The comment period for the Software Discovery Index Meeting Report is open until NOVEMBER 1st 2014. The report is an easy and great read for an overview of needs for supporting finding and associating software with research publications, data, and research processes more broadly. The comments and discussion on the report seem quite productive, with many notes on relations to existing systems, needs, standards, and other areas covered in the report. In the appendices, the report includes:
Minimal information about software (MIAS)
A common set of metadata fields are critical for useful indexing. If this effort only provides refined free-text searching capabilities, it will not be a major improvement over currently-available resources. It is necessary, therefore, to define a key set of minimal fields can that provide maximum value. At the workshop, the following fields were described as candidates for inclusion in this list:
- Persistent identifier
- Software title
- Software version
- Software license
- >Links to code repository
- Human-readable synopsis
- Author names and affiliations
- Terms to describe software objectives or functions, and/or the following two bullets (controlled by an appropriate ontology)
- Formats for data inputs and outputs
- Platform, environment, and dependencies
- Associated grants and publications
This listing for metadata and the discussion seem interesting in part because of the parallels with discussions in the arts and humanities, including discussions on metadata and findability systems for electronic literature as with the Electronic Literature Knowledge Base (ELMCIP):
The ELMCIP Knowledge Base is a research resource for electronic literature. It provides cross-referenced, contextualized information about authors, creative works, critical writing, and practices. Current contributors should log in to the knowledge base to enter new records.

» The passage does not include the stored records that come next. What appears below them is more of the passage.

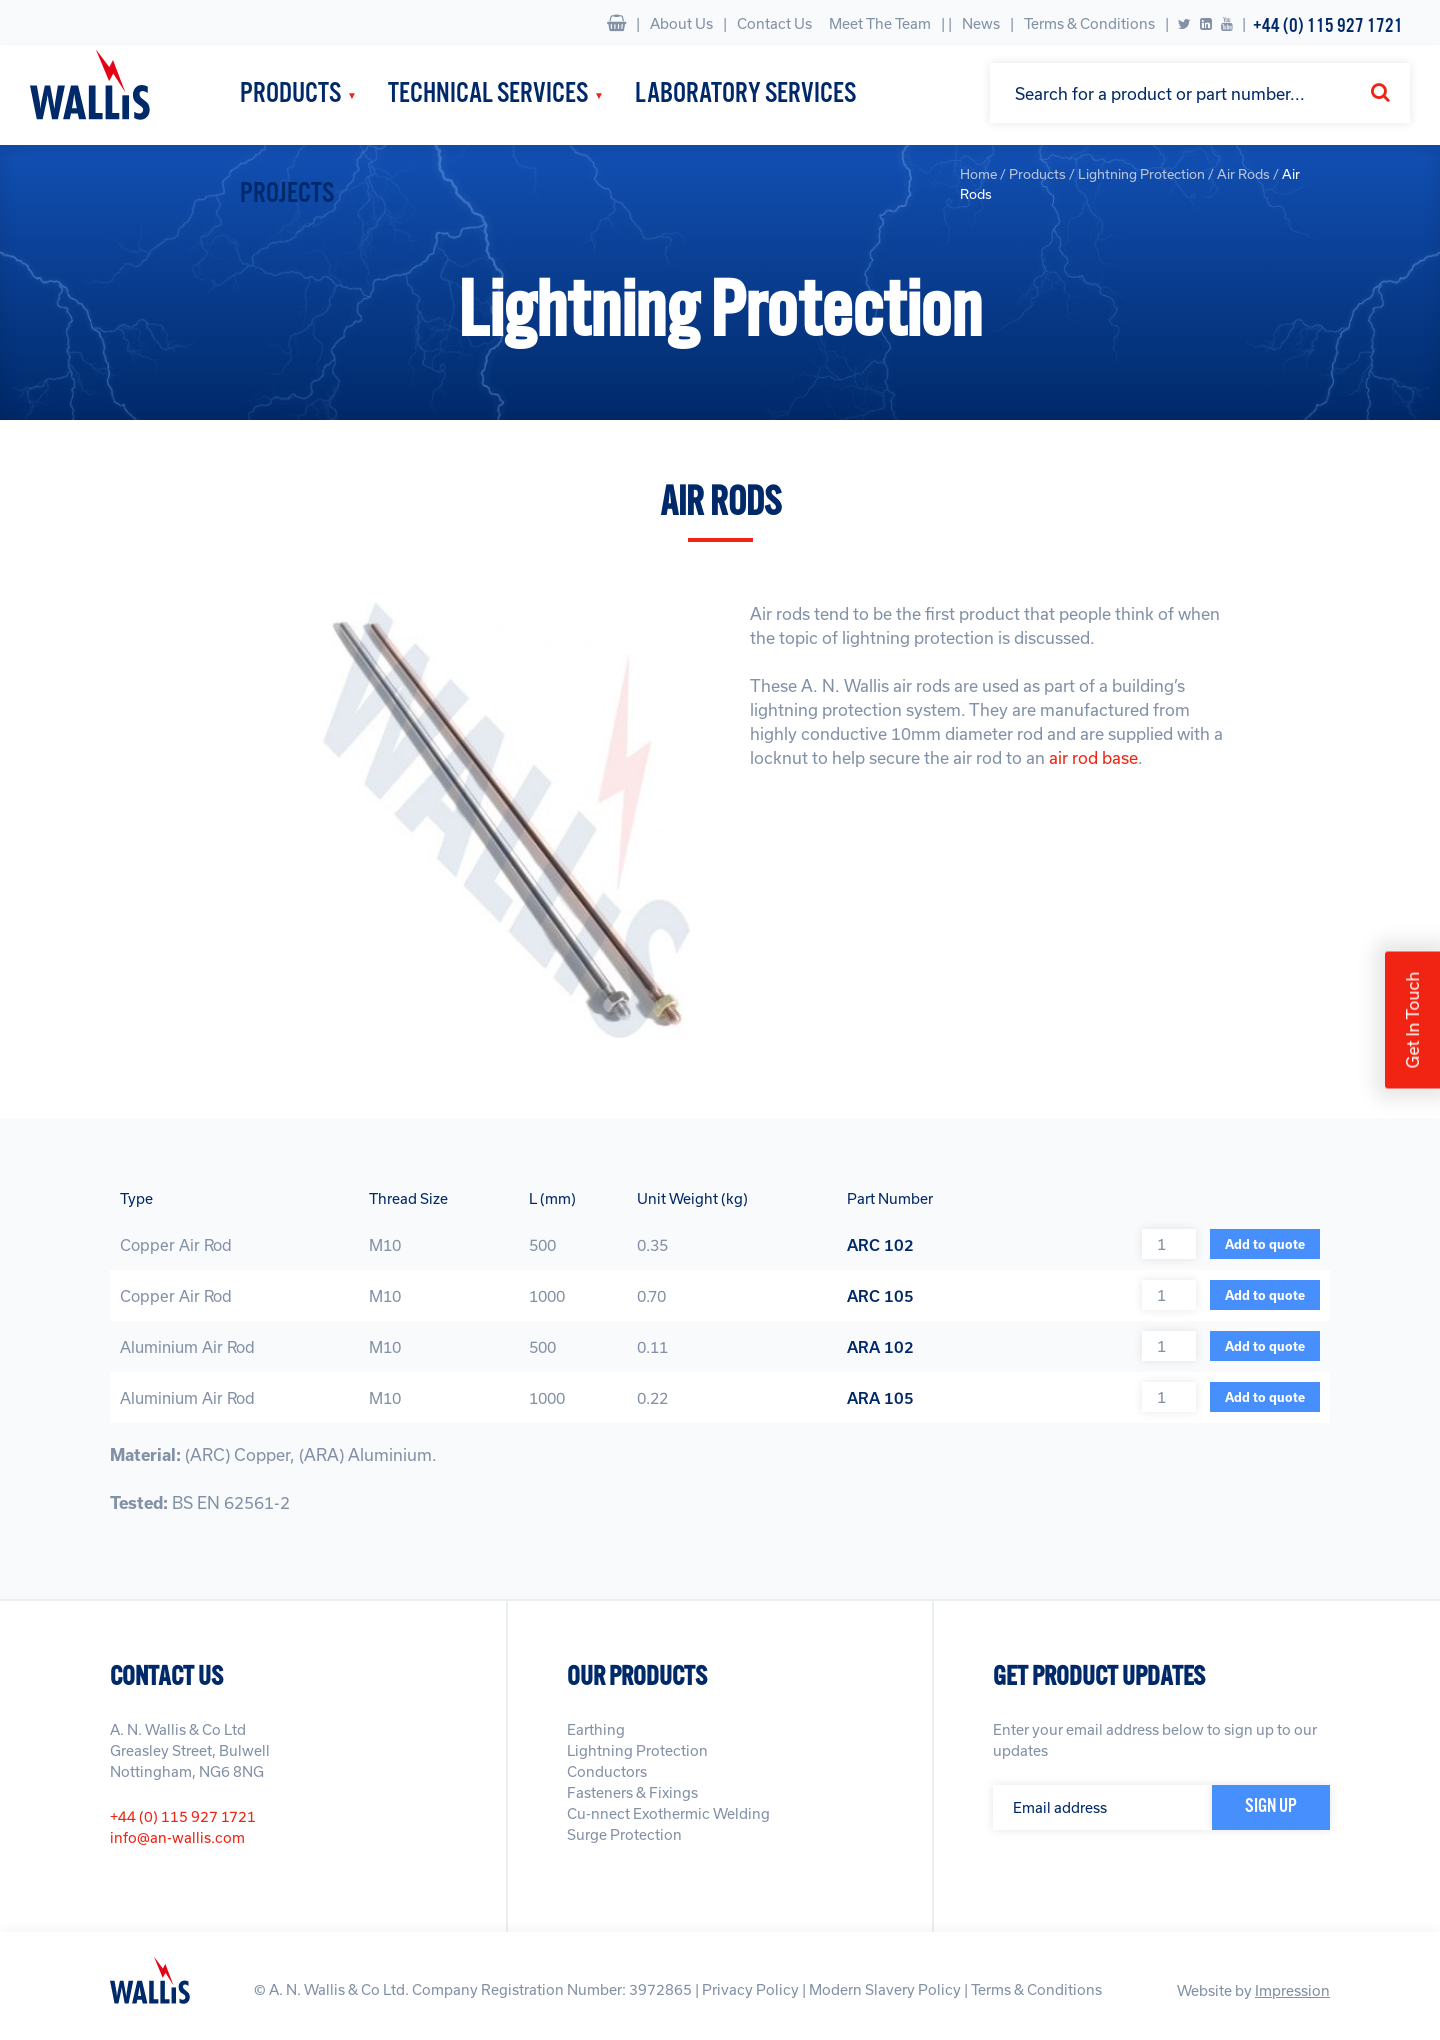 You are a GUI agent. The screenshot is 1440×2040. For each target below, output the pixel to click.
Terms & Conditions (1089, 23)
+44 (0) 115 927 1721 (1328, 26)
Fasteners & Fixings (632, 1792)
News (981, 23)
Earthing (596, 1729)
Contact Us (774, 23)
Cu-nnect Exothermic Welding (668, 1813)
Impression (1292, 1990)
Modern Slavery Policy (885, 1989)
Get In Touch (1412, 1019)
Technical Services (488, 94)
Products (290, 94)
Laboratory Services (745, 94)
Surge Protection (624, 1834)
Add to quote (1265, 1244)
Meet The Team (880, 23)
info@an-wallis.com (177, 1837)
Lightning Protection (637, 1750)
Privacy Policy (750, 1989)
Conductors (607, 1771)
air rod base (1093, 757)
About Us (681, 23)
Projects (287, 194) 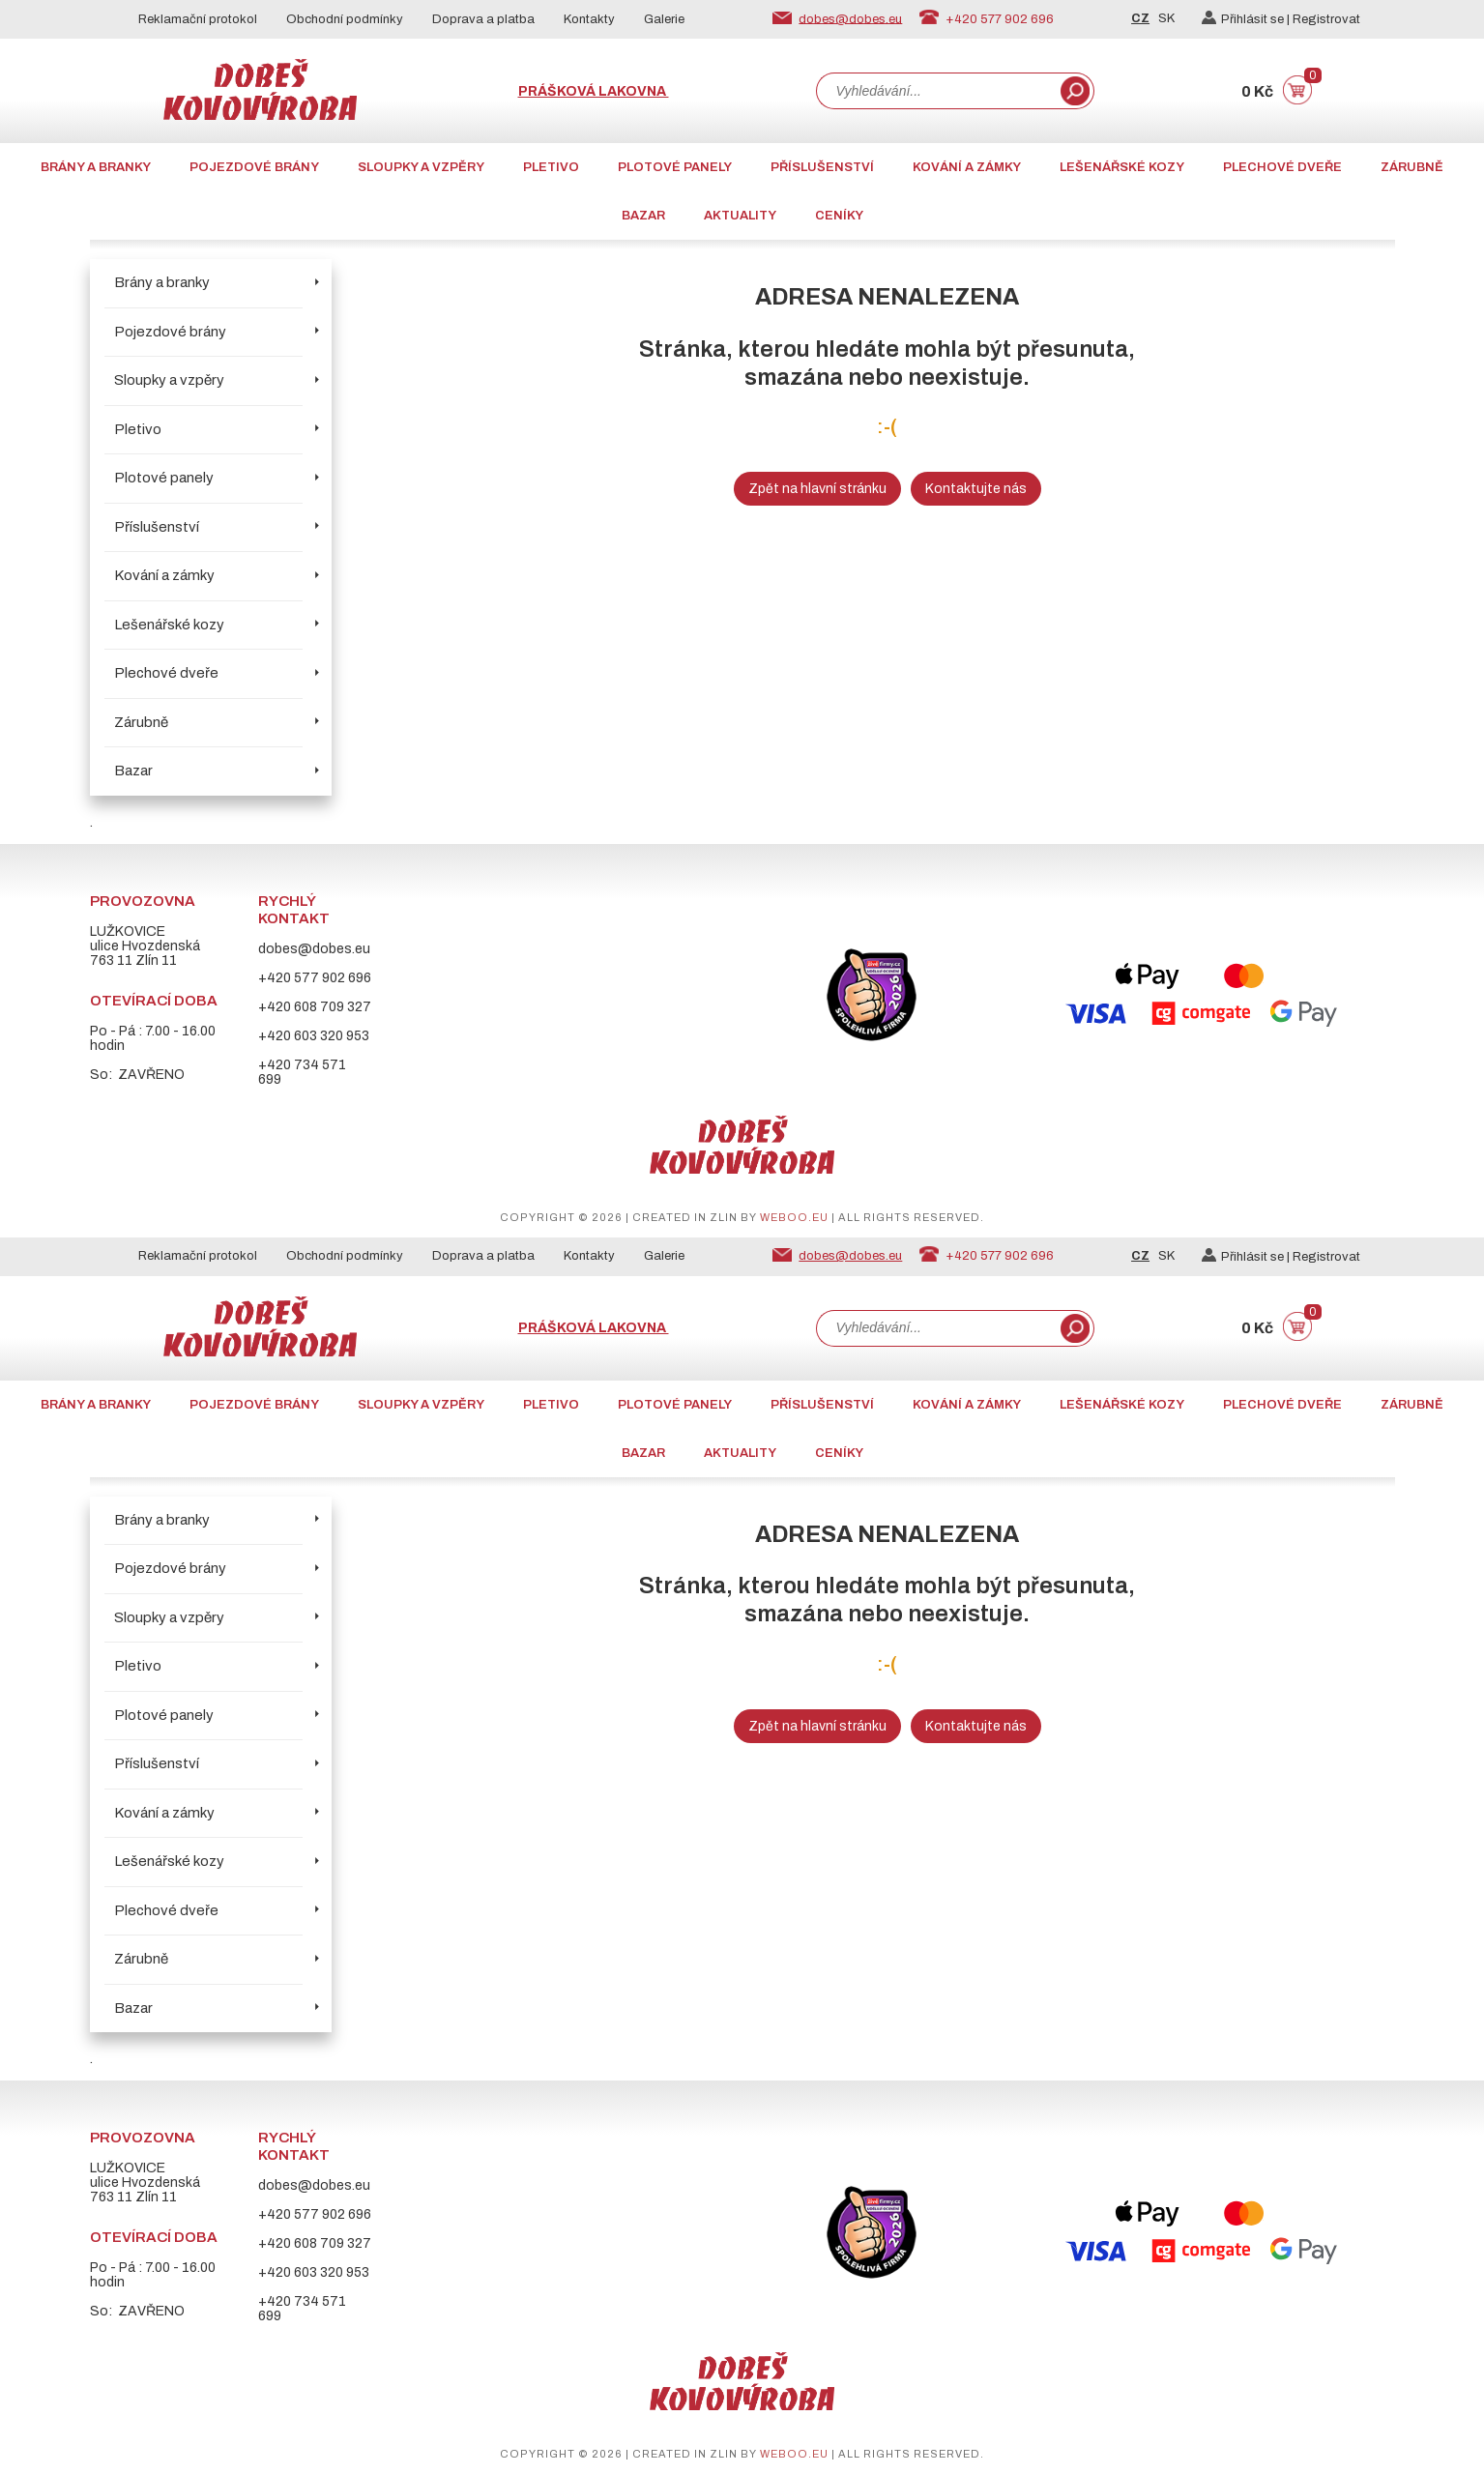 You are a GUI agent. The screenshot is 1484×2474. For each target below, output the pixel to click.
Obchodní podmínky (344, 19)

The ELMCIP Knowledge Base depends on the active participation of a community of international researchers and writers working on electronic literature. To join us in building the Knowledge Base, email email@example.com a brief message. Include a brief description of your background and interests in electronic literature so we can set you up with a contributor account to add and edit records. The Knowledge Base is developed in Drupal 7 by the University of Bergen Electronic Literature Research Group as an outcome of the ELMCIP project.
The Software Discovery Index Meeting Report also reminded me of Artists Books Online, a project to define metadata and create a database of artists books:
Artists’ Books Online is designed to promote critical engagement with artists books and to provide access to a digital repository of metadata, scans, and commentary. The project serves several different communities: artists, scholars and critics, librarians and curators, and interested readers. ABsOnline operates as an online collection with curatorial guidelines established by an advisory board of professionals. Founded in 2004 ABsOnline is an ongoing project hosted at the University of Virginia under the direction of Johanna Drucker and with assistance from staff and interns working with the University Library and its units in digital scholarship. Anyone interested in participating in the project should contact us directly for guidelines on submissions.
As one commenter noted on the Software Discovery Index Meeting Report, the report includes what you would want/hope for it to include, is straightforward, and well defines and addresses the needs. It’s a very solid report, which is great both for the intended use case with scientific research and for informing projects with shared needs and concerns from many other fields and areas.